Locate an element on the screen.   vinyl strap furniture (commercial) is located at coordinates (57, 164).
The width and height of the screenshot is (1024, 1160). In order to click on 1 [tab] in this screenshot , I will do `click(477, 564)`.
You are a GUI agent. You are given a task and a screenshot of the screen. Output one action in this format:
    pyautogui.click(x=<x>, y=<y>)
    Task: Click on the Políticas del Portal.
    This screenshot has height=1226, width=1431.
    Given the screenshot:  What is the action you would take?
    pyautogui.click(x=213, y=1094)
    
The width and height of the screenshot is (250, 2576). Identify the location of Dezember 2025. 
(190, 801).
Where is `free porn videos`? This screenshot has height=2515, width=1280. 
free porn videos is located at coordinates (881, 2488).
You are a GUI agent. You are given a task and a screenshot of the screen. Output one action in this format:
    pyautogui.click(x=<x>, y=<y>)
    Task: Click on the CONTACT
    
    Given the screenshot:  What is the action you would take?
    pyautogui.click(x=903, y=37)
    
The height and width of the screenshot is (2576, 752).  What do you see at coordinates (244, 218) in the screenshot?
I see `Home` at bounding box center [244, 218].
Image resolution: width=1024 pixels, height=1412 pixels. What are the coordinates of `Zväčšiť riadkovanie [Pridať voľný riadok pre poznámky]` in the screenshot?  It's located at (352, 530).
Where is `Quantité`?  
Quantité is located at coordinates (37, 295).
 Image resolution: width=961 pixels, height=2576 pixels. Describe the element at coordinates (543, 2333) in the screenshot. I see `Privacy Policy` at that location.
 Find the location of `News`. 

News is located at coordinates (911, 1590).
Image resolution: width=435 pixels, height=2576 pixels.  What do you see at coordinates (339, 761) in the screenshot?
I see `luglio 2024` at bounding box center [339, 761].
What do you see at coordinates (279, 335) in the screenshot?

····················

#### Problem to work on:
Retype word for word everything in the listing above from the line that holds "The width and height of the screenshot is (1024, 1160)." down to the line that holds "This screenshot has height=1226, width=1431.". Keep both end lines and leave out the rest.

#### Solution to this task:
The width and height of the screenshot is (1024, 1160). In order to click on 1 [tab] in this screenshot , I will do `click(477, 564)`.
You are a GUI agent. You are given a task and a screenshot of the screen. Output one action in this format:
    pyautogui.click(x=<x>, y=<y>)
    Task: Click on the Políticas del Portal.
    This screenshot has height=1226, width=1431.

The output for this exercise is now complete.